Bagaimana
konsep anarki menurut perspektif Realis, Liberalis dan Konsrtuktivis?
Konsep
anarki menurut perspektif Realisme
Nicolo
Machiavelli dan Thomas Hobbes yang meyakini bahwa manusia pada dasarnya agresif
juga didkung oleh Morgenthau yang menyatakan bahwa satu-satunya cara untk
menciptakan perdamaian dalm situasi semacan itu adalah membuat negara-negara
bersiap-siap untuk berperang. Kesiapan berperang menimbulkan efek menakuti
(deterrence) sehingga dapat mengrungkan niat suatu negara untuk memulai
serangan. Mempertahankan kepentingan keamanan nasionalnya adalah dengan
meningkatkan military poer yang dimiliki suatu Setiap negara akan memaksimalkan
posisi kekuatan (power) relatifnya dibandingkan negara lainnya atau setidaknya
tercipta balance of power. Semakin besar keuntungan kekuatan militernya akan
semakin besar pula jaminan keamanan yang dimiliki negra tersebut. Dengan
demikian hubungan internasional merupakan sebuah arena “struggle of power” antar aktor negara dalam mencapai kepentingan
nasionalnya dalam suasana kompetisi dan konflik serta perang. Dengan kata lain
terjadinya peperangan adalah sesuatu yang tidak terhindarkan.

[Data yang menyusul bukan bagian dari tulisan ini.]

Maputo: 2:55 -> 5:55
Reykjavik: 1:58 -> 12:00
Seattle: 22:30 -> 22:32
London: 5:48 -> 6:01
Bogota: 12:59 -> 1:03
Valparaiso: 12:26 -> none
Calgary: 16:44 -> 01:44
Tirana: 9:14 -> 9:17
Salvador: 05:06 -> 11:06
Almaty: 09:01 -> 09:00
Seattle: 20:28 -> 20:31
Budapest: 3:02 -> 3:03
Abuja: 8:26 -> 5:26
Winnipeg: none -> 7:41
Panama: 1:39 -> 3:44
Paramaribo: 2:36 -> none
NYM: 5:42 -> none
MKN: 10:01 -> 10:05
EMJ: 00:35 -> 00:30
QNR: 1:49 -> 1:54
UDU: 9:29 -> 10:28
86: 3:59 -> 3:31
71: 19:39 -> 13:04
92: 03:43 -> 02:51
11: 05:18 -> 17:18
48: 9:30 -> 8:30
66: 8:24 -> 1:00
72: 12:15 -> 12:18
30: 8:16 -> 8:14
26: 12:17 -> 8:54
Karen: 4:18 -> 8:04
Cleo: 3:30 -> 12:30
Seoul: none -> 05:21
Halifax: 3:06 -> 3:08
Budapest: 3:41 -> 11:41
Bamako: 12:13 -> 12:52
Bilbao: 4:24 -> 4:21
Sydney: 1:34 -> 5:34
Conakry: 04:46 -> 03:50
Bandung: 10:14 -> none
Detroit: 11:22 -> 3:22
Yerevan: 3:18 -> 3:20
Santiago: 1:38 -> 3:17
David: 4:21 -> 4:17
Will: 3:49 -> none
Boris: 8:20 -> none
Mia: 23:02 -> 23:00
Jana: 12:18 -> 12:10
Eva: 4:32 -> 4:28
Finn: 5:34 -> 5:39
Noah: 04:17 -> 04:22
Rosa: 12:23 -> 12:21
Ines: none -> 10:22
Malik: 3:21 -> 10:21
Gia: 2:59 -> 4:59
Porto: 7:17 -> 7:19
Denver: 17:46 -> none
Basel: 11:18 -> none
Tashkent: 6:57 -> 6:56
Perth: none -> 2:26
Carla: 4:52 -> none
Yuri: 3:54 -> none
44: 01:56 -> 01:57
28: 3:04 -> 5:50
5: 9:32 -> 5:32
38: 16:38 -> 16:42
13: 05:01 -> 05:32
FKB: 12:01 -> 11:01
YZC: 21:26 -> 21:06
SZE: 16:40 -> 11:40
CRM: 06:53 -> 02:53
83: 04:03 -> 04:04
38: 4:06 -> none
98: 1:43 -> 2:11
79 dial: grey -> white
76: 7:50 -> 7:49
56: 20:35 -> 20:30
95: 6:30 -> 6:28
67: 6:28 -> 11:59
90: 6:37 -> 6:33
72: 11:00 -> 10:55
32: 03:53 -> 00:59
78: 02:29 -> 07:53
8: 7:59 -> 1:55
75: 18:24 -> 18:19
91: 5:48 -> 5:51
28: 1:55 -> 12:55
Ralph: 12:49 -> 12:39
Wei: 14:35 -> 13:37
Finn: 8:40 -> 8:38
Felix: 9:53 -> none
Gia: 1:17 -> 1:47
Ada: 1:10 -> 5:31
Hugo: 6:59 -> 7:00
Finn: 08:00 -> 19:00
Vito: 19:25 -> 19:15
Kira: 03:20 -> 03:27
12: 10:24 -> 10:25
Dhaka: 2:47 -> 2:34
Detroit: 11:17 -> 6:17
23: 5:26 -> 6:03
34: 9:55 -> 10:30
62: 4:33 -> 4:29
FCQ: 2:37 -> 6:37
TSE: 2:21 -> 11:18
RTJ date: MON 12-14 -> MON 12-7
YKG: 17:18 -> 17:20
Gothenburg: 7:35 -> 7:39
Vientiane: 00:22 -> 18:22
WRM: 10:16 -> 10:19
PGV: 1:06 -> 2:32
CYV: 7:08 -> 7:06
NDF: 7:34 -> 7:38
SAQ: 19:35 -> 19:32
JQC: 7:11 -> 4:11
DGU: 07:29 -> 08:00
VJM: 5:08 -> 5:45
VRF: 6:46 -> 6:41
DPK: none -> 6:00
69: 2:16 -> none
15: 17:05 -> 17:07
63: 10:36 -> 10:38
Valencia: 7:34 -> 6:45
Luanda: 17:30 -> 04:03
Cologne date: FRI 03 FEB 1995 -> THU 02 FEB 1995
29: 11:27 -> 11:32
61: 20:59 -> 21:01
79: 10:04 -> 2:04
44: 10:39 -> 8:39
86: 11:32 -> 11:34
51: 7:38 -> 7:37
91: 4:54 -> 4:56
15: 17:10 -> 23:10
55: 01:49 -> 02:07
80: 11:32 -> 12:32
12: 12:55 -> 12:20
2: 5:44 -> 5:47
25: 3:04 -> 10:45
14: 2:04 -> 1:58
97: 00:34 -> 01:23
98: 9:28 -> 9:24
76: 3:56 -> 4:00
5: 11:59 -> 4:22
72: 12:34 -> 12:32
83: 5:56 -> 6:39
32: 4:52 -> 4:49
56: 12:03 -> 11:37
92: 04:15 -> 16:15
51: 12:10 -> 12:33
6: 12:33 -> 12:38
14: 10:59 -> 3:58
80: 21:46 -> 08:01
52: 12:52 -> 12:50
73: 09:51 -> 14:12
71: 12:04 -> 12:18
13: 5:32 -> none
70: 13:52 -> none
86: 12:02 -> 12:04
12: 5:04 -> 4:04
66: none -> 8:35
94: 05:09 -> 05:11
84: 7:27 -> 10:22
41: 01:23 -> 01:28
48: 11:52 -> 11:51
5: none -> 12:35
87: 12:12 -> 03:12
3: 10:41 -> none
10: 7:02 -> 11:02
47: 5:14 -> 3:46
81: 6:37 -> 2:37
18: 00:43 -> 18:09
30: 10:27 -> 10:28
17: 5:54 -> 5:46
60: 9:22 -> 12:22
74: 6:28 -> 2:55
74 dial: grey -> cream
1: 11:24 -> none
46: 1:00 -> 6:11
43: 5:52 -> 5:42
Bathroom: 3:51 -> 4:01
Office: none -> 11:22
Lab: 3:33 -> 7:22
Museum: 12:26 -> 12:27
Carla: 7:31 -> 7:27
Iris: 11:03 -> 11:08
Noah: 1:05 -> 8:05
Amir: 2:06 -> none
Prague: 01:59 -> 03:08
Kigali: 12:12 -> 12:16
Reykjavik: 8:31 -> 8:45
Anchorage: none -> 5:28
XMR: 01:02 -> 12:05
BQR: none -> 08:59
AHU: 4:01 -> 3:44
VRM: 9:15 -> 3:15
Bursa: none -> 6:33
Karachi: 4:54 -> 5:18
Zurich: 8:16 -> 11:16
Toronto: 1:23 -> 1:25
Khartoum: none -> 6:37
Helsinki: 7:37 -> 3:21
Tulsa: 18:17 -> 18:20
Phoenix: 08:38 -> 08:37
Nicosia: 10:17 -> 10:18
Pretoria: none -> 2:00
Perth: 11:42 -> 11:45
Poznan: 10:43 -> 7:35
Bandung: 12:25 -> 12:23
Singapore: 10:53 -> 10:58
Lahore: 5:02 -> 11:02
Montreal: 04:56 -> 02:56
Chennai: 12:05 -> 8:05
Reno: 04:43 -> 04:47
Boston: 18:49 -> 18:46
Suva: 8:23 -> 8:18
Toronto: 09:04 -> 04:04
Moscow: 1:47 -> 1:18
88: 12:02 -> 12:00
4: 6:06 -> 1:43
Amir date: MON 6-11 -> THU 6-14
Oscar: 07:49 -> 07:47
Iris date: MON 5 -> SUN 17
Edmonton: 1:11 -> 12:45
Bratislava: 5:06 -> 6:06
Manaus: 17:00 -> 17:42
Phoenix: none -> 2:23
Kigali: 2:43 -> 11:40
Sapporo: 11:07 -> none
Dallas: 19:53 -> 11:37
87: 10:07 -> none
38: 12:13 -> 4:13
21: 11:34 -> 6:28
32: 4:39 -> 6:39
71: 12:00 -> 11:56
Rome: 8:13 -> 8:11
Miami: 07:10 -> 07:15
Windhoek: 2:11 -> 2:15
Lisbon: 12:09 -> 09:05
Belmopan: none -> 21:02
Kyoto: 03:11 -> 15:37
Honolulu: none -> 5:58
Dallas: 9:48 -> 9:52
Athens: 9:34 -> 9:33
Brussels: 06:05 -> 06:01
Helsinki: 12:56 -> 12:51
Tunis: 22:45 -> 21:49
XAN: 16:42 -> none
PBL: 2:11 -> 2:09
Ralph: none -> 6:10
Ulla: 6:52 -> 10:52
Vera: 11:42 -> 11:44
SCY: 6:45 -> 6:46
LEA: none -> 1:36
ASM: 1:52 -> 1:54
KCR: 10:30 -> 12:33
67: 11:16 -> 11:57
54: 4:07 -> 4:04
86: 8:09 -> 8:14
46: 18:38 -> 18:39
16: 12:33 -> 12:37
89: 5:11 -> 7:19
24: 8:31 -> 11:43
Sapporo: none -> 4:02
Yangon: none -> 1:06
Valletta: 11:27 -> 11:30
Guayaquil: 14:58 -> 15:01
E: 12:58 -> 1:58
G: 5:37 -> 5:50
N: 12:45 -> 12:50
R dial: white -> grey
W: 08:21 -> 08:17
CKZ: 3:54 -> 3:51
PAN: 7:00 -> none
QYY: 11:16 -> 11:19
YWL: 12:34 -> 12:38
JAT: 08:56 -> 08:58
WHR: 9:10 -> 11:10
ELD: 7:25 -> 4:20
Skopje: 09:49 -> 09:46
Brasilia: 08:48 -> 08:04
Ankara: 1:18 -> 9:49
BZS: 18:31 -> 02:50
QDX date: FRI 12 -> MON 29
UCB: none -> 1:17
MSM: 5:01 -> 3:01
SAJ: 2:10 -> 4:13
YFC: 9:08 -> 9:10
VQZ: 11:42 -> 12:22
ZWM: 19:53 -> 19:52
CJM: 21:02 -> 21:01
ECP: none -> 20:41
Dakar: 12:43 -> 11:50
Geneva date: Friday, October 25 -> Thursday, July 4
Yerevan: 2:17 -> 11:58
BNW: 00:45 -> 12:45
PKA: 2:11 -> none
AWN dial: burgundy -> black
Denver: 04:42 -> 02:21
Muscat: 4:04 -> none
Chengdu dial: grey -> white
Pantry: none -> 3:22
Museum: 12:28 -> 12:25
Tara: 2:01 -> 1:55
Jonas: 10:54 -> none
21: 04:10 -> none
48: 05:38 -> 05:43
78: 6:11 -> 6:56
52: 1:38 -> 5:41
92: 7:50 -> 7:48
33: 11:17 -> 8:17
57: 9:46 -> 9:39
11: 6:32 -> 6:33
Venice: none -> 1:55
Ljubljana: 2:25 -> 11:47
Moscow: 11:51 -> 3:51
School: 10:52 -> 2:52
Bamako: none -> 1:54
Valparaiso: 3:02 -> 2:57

Oleh karenanya
setiap aktor akan senantiasa mempertahankan eksistensinya melalui instrument
militer dalam kondisi self-help system
dimana setiap aktor negara harus menyandarkan kekuatan militernya untuk
melindungi keamanan nasionalnya. Menurut Realisme, sebagaimana telah disinggung
di atas satu-satunya instrument untk melindungi dan negara. Dalam hal ini
kuantitas dan kualitas level of arms
yang patut dimiliki oleh actor negara merupakan sebuah solusi rasional yang
harus disediakan oleh aktor negara. Namun hal ini juga akan semakin mendorong
situasi yang semakin anarkis yang akan mendorong terciptanya security dilemma.
Hierarki isu
internasional menurut kaum realis biasanya menempatkan aspek keamanan nasional
(national security) pada urutan pertama. Sehingga aspek militer dan isu-isu
politik yang berhubungan dengan keamanan nasional mendominasi perpolitikkan
dunia. Realis memusatkan perhatiannya pada potensi konflik yang ada di antara
aktor negara, dalam rangka memperhatikan atas menjaga stabilitas internasional,
mengantisipasi kemungkinan kegagalan upaya penjagaan stabilitas memperhitungkan
manfaat dari tindakan paksaan (force) sebagai salah satu cara penyelesaian
terhadap perselisihan dan memberikan perlindungan terhadap tindakan pelanggaran
wilayah perbatasan.
Menurut Kenneth Waltz
yang berhasil menciptakan pendekatan lama (Realisme, Morgenthau) diperbaharui
dengan dimasukkannya metode scientifik. Waltz meninggalkan asumsi konservatif
dari Realisme klasik yang menempatkan hakikat manusia sebagai sumber untuk
menjelaskan perilaku manusia dan memperjelas logika tentang powe politics
dengan fondasi yang lebih kuat pada struktur anarki. Neorealisme mempertegas
posisi realism yang tidak lagi merupakan suatu cara pandang
ethico-philosophical yang menekankan pada spekulasi dan refleksi tetapi cara
pandang yang mengutamakn ekspresi dalam bentuk teori yang positivis.
Pandangan anarki
realism juga didukung oleh E.H. Carr yang bersama-sama didukung oleh Herbert
Butterfield yang berusaha mempertahankan Realisme klasik. Carr mengklaim bahwa
politik dan moralitas adalah dua hal yang harus selalu dikombinasikan untuk
memahami Hubungan Internasional. Martin Wight, Hedley Bull, Adam Watson dan
John Vincent mencoba mempertahankan etik dalam hubungan internasional. Mereka
memperkenalkan pendekatan Rasionalisme berangkat dari cara pandang Realisme
dengan berupaya menjelaskan bagaimana negara-negara mengontrol “the quest for power” dalam konteks
anarkis.
Rasionalisme seperti diklaim Wight
menekankan bahwa tata internasional semestinya tidak taken for granted (kebenarannya diterima begitu saja). Tata
internasional merupakan suatu pencapaian yang masih rentan yang dapat
dihancurkan oleh kekuatan-kekuatan yang agresif.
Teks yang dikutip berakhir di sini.